*** TASK INPUT ***
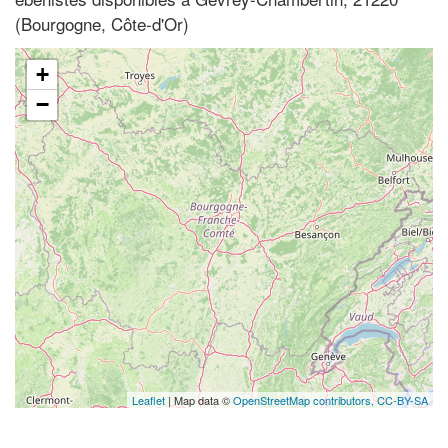
(Bourgogne, Côte-d'Or)
+
−
Leaflet
| Map data ©
OpenStreetMap contributors,
CC-BY-SA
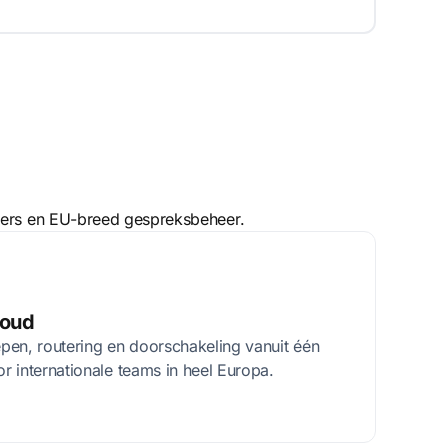
mmers en EU-breed gespreksbeheer.
voud
pen, routering en doorschakeling vanuit één
 internationale teams in heel Europa.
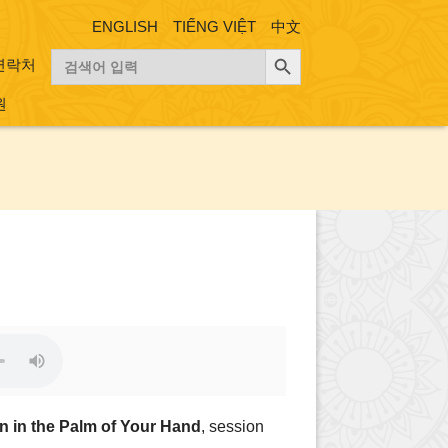
ENGLISH
TIẾNG VIỆT
中文
검색 버튼
검
연락처
색:
원
on in the Palm of Your Hand
, session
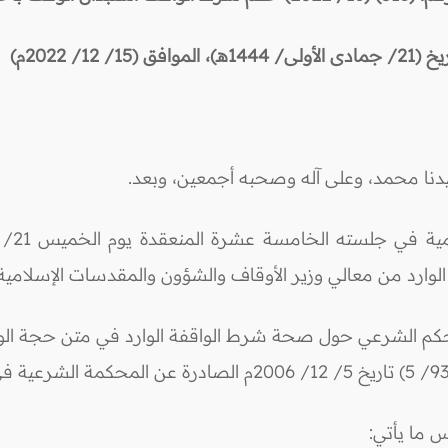
ى/ 1444هـ)، الموافق (15/ 12/ 2022م)
سيدنا محمد، وعلى آله وصحبه أجمعين، وبعد.
الحكم الشرعي حول صحة شرط الواقفة الوارد في متن حجة الوق
س ما يأتي:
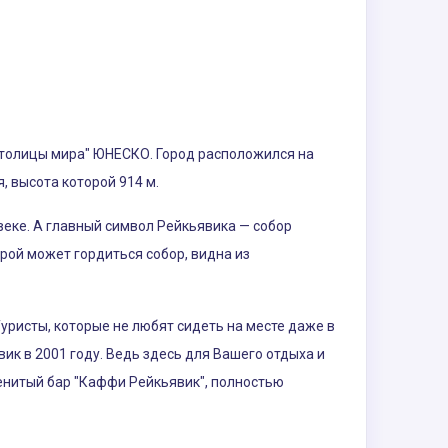
й столицы мира" ЮНЕСКО. Город расположился на
, высота которой 914 м.
веке. А главный символ Рейкьявика — собор
рой может гордиться собор, видна из
уристы, которые не любят сидеть на месте даже в
ик в 2001 году. Ведь здесь для Вашего отдыха и
енитый бар "Каффи Рейкьявик", полностью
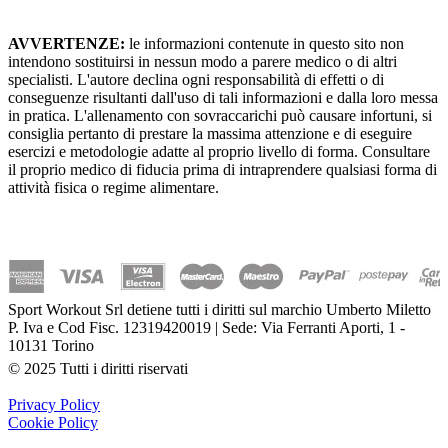
AVVERTENZE:
le informazioni contenute in questo sito non
intendono sostituirsi in nessun modo a parere medico o di altri
specialisti. L'autore declina ogni responsabilità di effetti o di
conseguenze risultanti dall'uso di tali informazioni e dalla loro messa
in pratica. L'allenamento con sovraccarichi può causare infortuni, si
consiglia pertanto di prestare la massima attenzione e di eseguire
esercizi e metodologie adatte al proprio livello di forma. Consultare
il proprio medico di fiducia prima di intraprendere qualsiasi forma di
attività fisica o regime alimentare.
Sport Workout Srl detiene tutti i diritti sul marchio Umberto Miletto
P. Iva e Cod Fisc. 12319420019 | Sede: Via Ferranti Aporti, 1 -
10131 Torino
© 2025 Tutti i diritti riservati
Privacy Policy
Cookie Policy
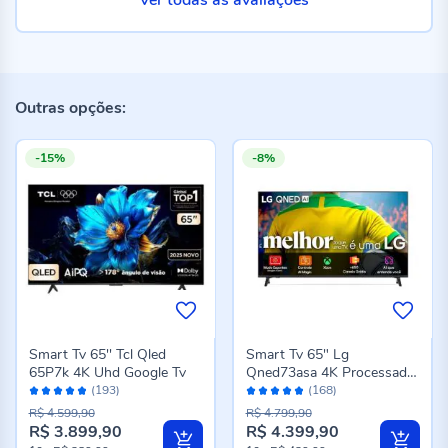
Ver todas as avaliações
Outras opções:
-15%
-8%
Smart Tv 65'' Tcl Qled
Smart Tv 65" Lg
65P7k 4K Uhd Google Tv
Qned73asa 4K Processador
Avaliação:
Avaliação:
Ai A7 Ger 8 Webos 25
(193)
(168)
96%
96%
R$ 4.599,90
R$ 4.799,90
R$ 3.899,90
R$ 4.399,90
Preço
Preço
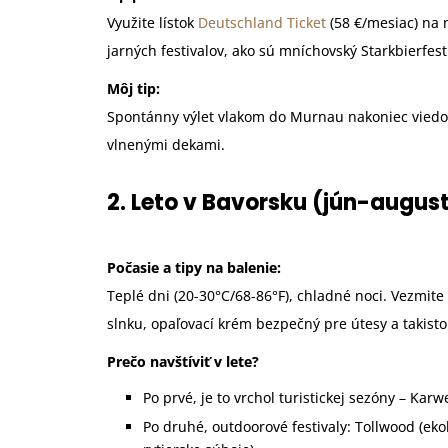
Využite lístok
Deutschland Ticket
(58 €/mesiac) na
jarných festivalov, ako sú mníchovský Starkbierfes
Môj tip:
Spontánny výlet vlakom do Murnau nakoniec viedo
vlnenými dekami.
2. Leto v Bavorsku (jún-augus
Počasie a tipy na balenie:
Teplé dni (20-30°C/68-86°F), chladné noci. Vezmite 
slnku, opaľovací krém bezpečný pre útesy a takist
Prečo navštíviť v lete?
Po prvé, je to vrchol turistickej sezóny – Kar
Po druhé, outdoorové festivaly: Tollwood (eko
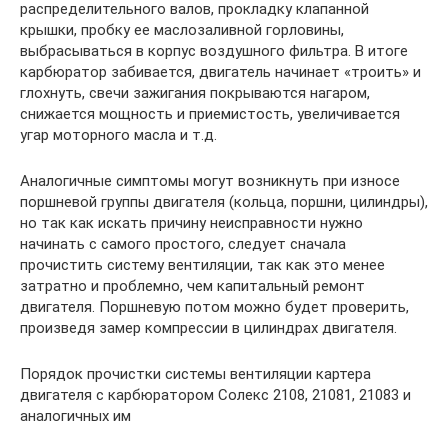
распределительного валов, прокладку клапанной
крышки, пробку ее маслозаливной горловины,
выбрасываться в корпус воздушного фильтра. В итоге
карбюратор забивается, двигатель начинает «троить» и
глохнуть, свечи зажигания покрываются нагаром,
снижается мощность и приемистость, увеличивается
угар моторного масла и т.д.
Аналогичные симптомы могут возникнуть при износе
поршневой группы двигателя (кольца, поршни, цилиндры),
но так как искать причину неисправности нужно
начинать с самого простого, следует сначала
прочистить систему вентиляции, так как это менее
затратно и проблемно, чем капитальный ремонт
двигателя. Поршневую потом можно будет проверить,
произведя замер компрессии в цилиндрах двигателя.
Порядок прочистки системы вентиляции картера
двигателя с карбюратором Солекс 2108, 21081, 21083 и
аналогичных им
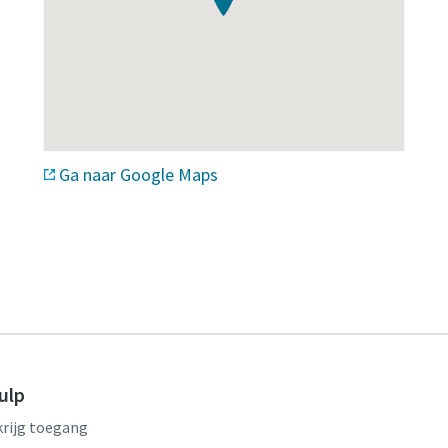
Ga naar Google Maps
ulp
krijg toegang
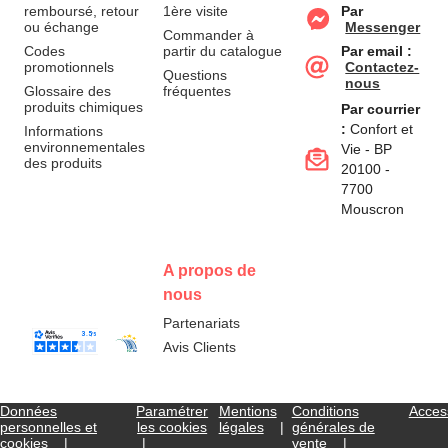
remboursé, retour
1ère visite
Par
ou échange
Messenger
Commander à
Codes
partir du catalogue
Par email :
promotionnels
Contactez-
Questions
nous
Glossaire des
fréquentes
produits chimiques
Par courrier
:
Confort et
Informations
environnementales
Vie - BP
des produits
20100 -
7700
Mouscron
A propos de
nous
Partenariats
Avis Clients
Données
Paramétrer
Mentions
Conditions
Access
personnelles et
les cookies
légales
générales de
cookies
vente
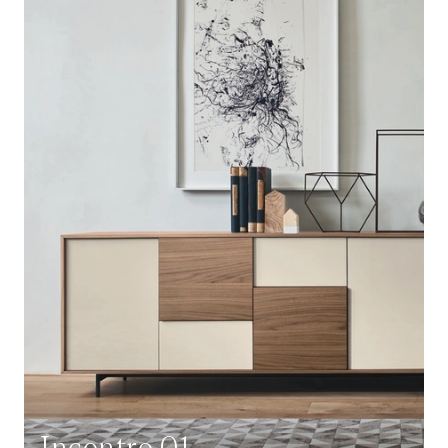
Incontro 01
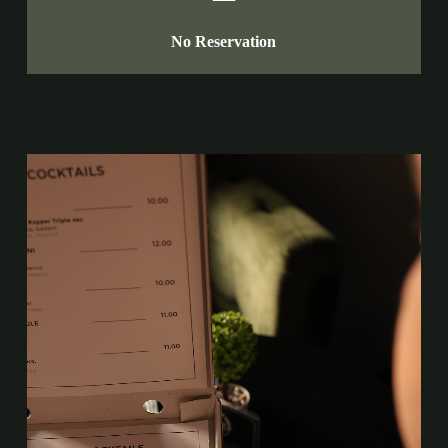
No Reservation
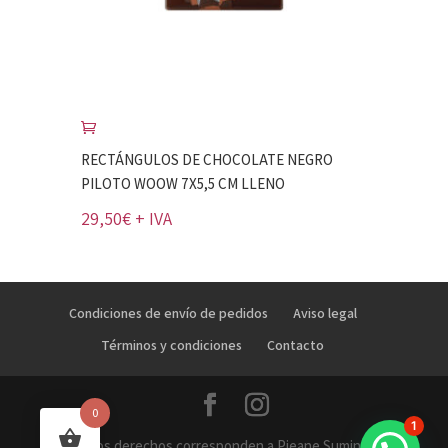
RECTÁNGULOS DE CHOCOLATE NEGRO
PILOTO WOOW 7X5,5 CM LLENO
29,50
€
+ IVA
Condiciones de envío de pedidos
Aviso legal
Términos y condiciones
Contacto
0
1
Todos los derechos corresponden a Pieane Suministros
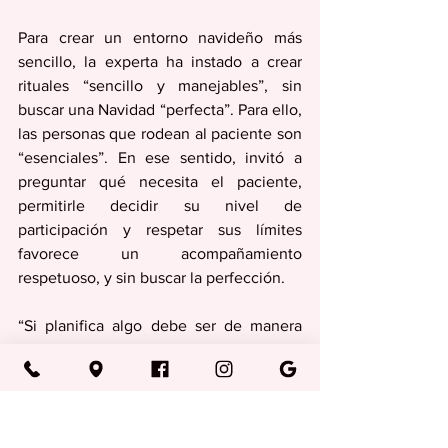
Para crear un entorno navideño más 
sencillo, la experta ha instado a crear 
rituales “sencillo y manejables”, sin 
buscar una Navidad “perfecta”. Para ello, 
las personas que rodean al paciente son 
“esenciales”. En ese sentido, invitó a 
preguntar qué necesita el paciente, 
permitirle decidir su nivel de 
participación y respetar sus límites 
favorece un acompañamiento 
respetuoso, y sin buscar la perfección.
“Si planifica algo debe ser de manera 
flexible y evitar que se convierta en una 
obligación. Debe tener una mirada 
compasiva, que no tiene nada que ver 
con la lástima sino con conocerse, 
conectar con el sentir en cada momento 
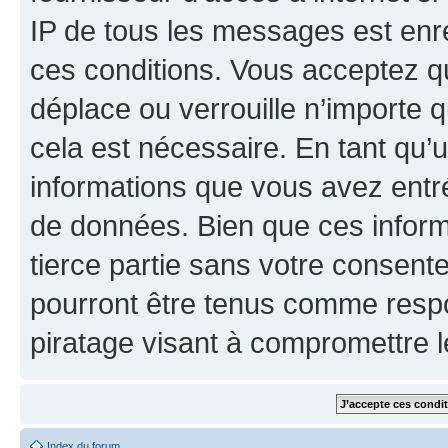
IP de tous les messages est enr
ces conditions. Vous acceptez q
déplace ou verrouille n’importe 
cela est nécessaire. En tant qu’u
informations que vous avez entr
de données. Bien que ces inform
tierce partie sans votre consent
pourront être tenus comme respo
piratage visant à compromettre 
Index du forum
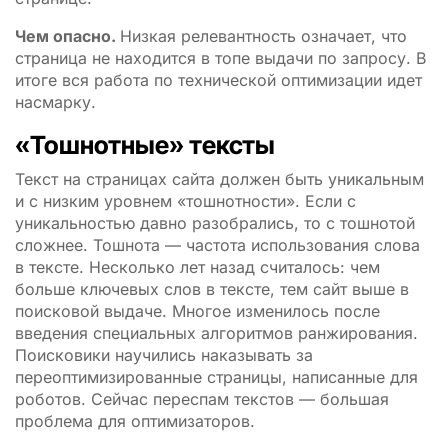
Чем опасно.
Низкая релевантность означает, что
страница не находится в топе выдачи по запросу. В
итоге вся работа по технической оптимизации идет
насмарку.
«Тошнотные» тексты
Текст на страницах сайта должен быть уникальным
и с низким уровнем «тошнотности». Если с
уникальностью давно разобрались, то с тошнотой
сложнее. Тошнота — частота использования слова
в тексте. Несколько лет назад считалось: чем
больше ключевых слов в тексте, тем сайт выше в
поисковой выдаче. Многое изменилось после
введения специальных алгоритмов ранжирования.
Поисковики научились наказывать за
переоптимизированные страницы, написанные для
роботов. Сейчас переспам текстов — большая
проблема для оптимизаторов.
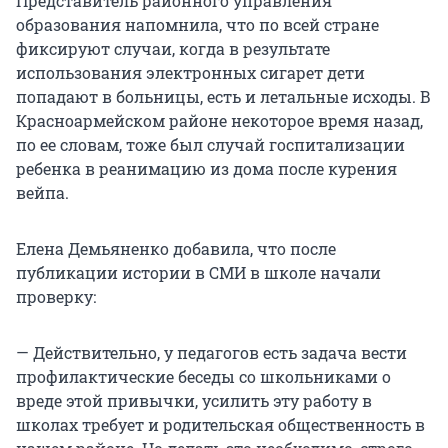
Представитель районного управления
образования напомнила, что по всей стране
фиксируют случаи, когда в результате
использования электронных сигарет дети
попадают в больницы, есть и летальные исходы. В
Красноармейском районе некоторое время назад,
по ее словам, тоже был случай госпитализации
ребенка в реанимацию из дома после курения
вейпа.
Елена Демьяненко добавила, что после
публикации истории в СМИ в школе начали
проверку:
— Действительно, у педагогов есть задача вести
профилактические беседы со школьниками о
вреде этой привычки, усилить эту работу в
школах требует и родительская общественность в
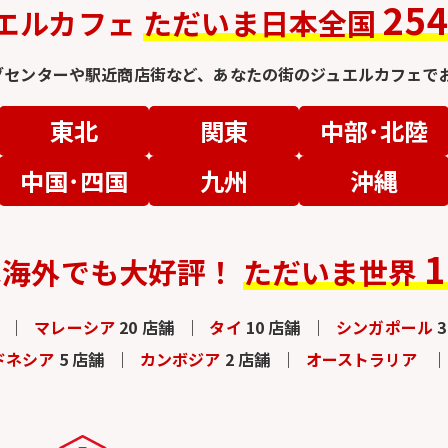
25
エルカフェ
ただいま日本全国
グセンターや駅近商店街など、
あなたの街のジュエルカフェでお
東北
関東
中部･北陸
中国･四国
九州
沖縄
1
は
海外でも大好評！
ただいま世界
マレーシア
20 店舗
タイ
10 店舗
シンガポール
ドネシア
5 店舗
カンボジア
2 店舗
オーストラリア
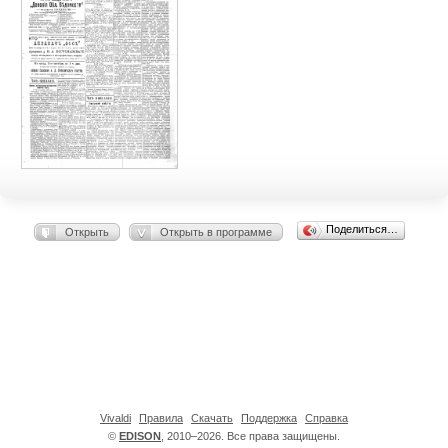
Поделиться…
Открыть
Открыть в программе
Vivaldi
Правила
Скачать
Поддержка
Справка
©
EDISON
, 2010–2026. Все права защищены.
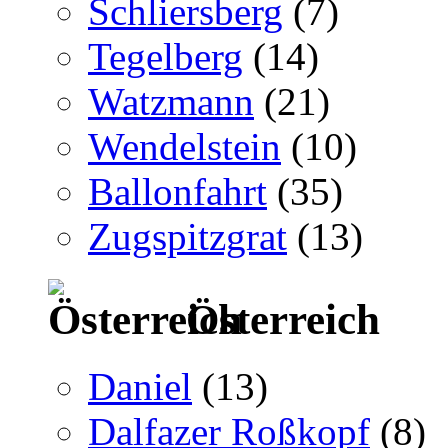
Schliersberg
(7)
Tegelberg
(14)
Watzmann
(21)
Wendelstein
(10)
Ballonfahrt
(35)
Zugspitzgrat
(13)
Österreich
Daniel
(13)
Dalfazer Roßkopf
(8)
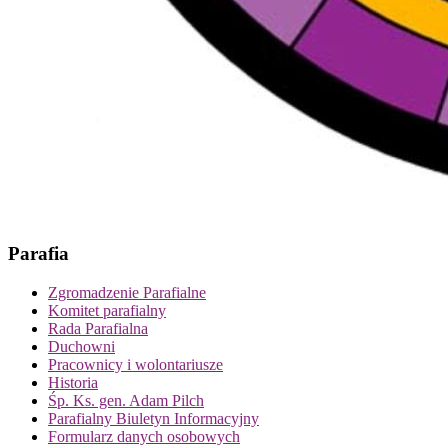
Parafia
Zgromadzenie Parafialne
Komitet parafialny
Rada Parafialna
Duchowni
Pracownicy i wolontariusze
Historia
Śp. Ks. gen. Adam Pilch
Parafialny Biuletyn Informacyjny
Formularz danych osobowych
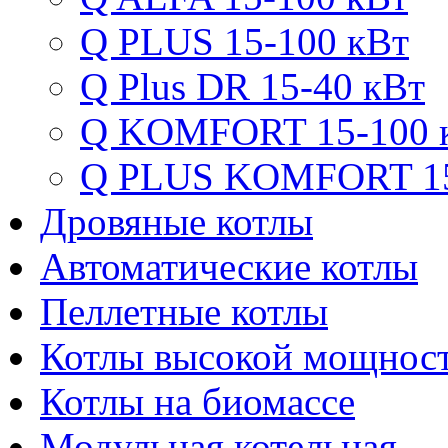
Q PLUS 15-100 кВт
Q Plus DR 15-40 кВт
Q KOMFORT 15-100 
Q PLUS KOMFORT 15
Дровяные котлы
Автоматические котлы
Пеллетные котлы
Котлы высокой мощнос
Котлы на биомассе
Модульная котельная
*** End of TASK INPUT ***
*YOUR INSTRUCTIONS*: Set down again, word for word, the stretch of records from the line with "conseguenze risultanti dall'uso" to the line with "il proprio medico", both of those lines included.

*TASK ANSWER*:
conseguenze risultanti dall'uso di tali informazioni e dalla loro messa
in pratica. L'allenamento con sovraccarichi può causare infortuni, si
consiglia pertanto di prestare la massima attenzione e di eseguire
esercizi e metodologie adatte al proprio livello di forma. Consultare
il proprio medico di fiducia prima di intraprendere qualsiasi forma di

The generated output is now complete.